A descoberta reforça a ideia de que sempre vale a pena tanto prevenir quanto buscar tratamento para os fatores de risco. A análise das trajetórias de risco mostrou que a modificação de certos fatores entre 55 e 60 anos gerou o maior benefício. O controle da hipertensão arterial na meia idade foi associado ao maior ganho de anos de vida livre de doenças cardiovasculares. Já a cessação do tabagismo nesse mesmo período foi associada ao maior ganho de anos de vida livre de morte.
Prevenção e tratamento no sistema público
A existência do Sistema Único de Saúde (SUS), com abordagens preventivas e tratamentos para os cinco fatores de risco, é apontada pela professora Eleonora d’Orsi como uma grande vantagem do Brasil em relação aos outros países. “O Brasil tem um sistema de saúde que dá suporte para isso acontecer”, afirma. Ela ressalta que nos centros de saúde é possível fazer acompanhamento de indicadores metabólicos, exames laboratoriais que detectem índices altos de colesterol ou glicose e até tratamentos para cessação do tabagismo – e, quando necessário, medicamentos também são disponibilizados de forma pública. “Uma pesquisa como essa mostra que é importante continuar tendo a atenção básica, manter o foco em diminuir os níveis de pressão arterial, em melhorar o peso, em promover atividade física e alimentação saudável. E continuar insistindo para as pessoas pararem de fumar”, analisa.

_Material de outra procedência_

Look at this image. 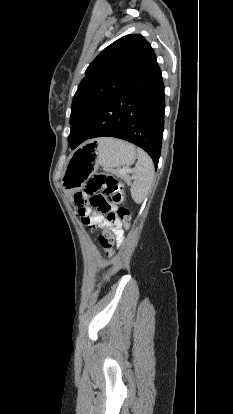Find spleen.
Segmentation results:
<instances>
[{"label":"spleen","mask_w":233,"mask_h":414,"mask_svg":"<svg viewBox=\"0 0 233 414\" xmlns=\"http://www.w3.org/2000/svg\"><path fill=\"white\" fill-rule=\"evenodd\" d=\"M138 161L134 168L131 196L139 204L147 196L154 182V164L150 156L140 148H137Z\"/></svg>","instance_id":"obj_1"}]
</instances>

Outro aspecto que a professora Eleonora destaca é a responsabilidade da sociedade como um todo para a garantia de um envelhecimento mais saudável da população. “Às vezes é difícil mudar um comportamento individual, porque ele depende também do que o nosso meio social faz em termos de alimentação, consumo de tabaco e álcool, prática de atividade física, e das oportunidades que a sociedade oferece para as pessoas aderirem a essas mudanças”, analisa.
Metodologia
O estudo publicado no NEJM – uma das publicações da área com maior fator de impacto – é um recorte da iniciativa Global Cardiovascular Risk Consortium (GCVRC), sediada na Universidade de Hamburgo, Alemanha. Para chegar a resultados com essa abrangência, os pesquisadores realizaram uma harmonização de dados de nível individual, o que é um ponto forte inédito do trabalho.

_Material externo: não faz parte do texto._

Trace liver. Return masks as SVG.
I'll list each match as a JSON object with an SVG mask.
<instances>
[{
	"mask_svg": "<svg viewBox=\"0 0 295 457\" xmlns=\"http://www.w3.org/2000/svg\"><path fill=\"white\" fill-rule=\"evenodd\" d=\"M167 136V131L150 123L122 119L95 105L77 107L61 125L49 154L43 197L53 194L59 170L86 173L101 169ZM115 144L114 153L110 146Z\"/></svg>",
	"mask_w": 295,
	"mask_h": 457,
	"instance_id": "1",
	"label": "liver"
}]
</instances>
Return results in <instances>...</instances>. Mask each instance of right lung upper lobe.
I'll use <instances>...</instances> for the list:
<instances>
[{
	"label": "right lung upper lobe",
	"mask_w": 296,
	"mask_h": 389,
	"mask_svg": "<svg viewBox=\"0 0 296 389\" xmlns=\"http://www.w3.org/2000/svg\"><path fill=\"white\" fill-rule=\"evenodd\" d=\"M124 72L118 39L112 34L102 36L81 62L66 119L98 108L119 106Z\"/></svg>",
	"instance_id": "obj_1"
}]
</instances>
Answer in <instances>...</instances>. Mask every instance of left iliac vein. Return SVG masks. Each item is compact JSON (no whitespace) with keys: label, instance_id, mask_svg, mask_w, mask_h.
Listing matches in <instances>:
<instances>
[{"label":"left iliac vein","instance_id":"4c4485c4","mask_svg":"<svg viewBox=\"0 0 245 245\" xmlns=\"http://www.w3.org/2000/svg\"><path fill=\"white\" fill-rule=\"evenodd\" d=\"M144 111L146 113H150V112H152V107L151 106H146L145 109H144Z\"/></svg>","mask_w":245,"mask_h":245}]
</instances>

A pesquisa envolveu uma amostra de 2.078.948 participantes e uniu 133 pesquisas do tipo coorte – que acompanha os mesmos participantes por um longo período, permitindo medir a evolução das pessoas e dando mais potência para estudar causalidade e fatores de risco. Os dados vieram de 39 países e seis continentes. Para garantir a análise de incidência futura, foram excluídos os dados de pessoas que já tinham alguma doença cardiovascular no início do acompanhamento dos coortes. Para a professora Eleonora d’Orsi, esse é um dos grandes diferenciais do estudo epidemiológico.
EpiFloripa
A contribuição da UFSC para o GCVRC se deu por meio do estudo EpiFloripa, focado no envelhecimento da população de Florianópolis, coordenado pela professora Eleonora d’Orsi desde 2008, com financiamento do Conselho Nacional de Desenvolvimento Científico e Tecnológico (CNPq).
Em 2009/2010, o Epifloripa entrevistou 1.700 pessoas com 60 anos ou mais residentes na área urbana de Florianópolis, acompanhando-as a cada aproximadamente quatro anos desde então. Os dados foram enviados anonimizados para a pesquisa global, incluindo medidas de pressão arterial, peso, estatura, tabagismo, histórico de diabetes e dosagem sanguínea de lipídios. O estudo EpiFloripa continua em andamento, com a próxima coleta de dados prevista para 2026.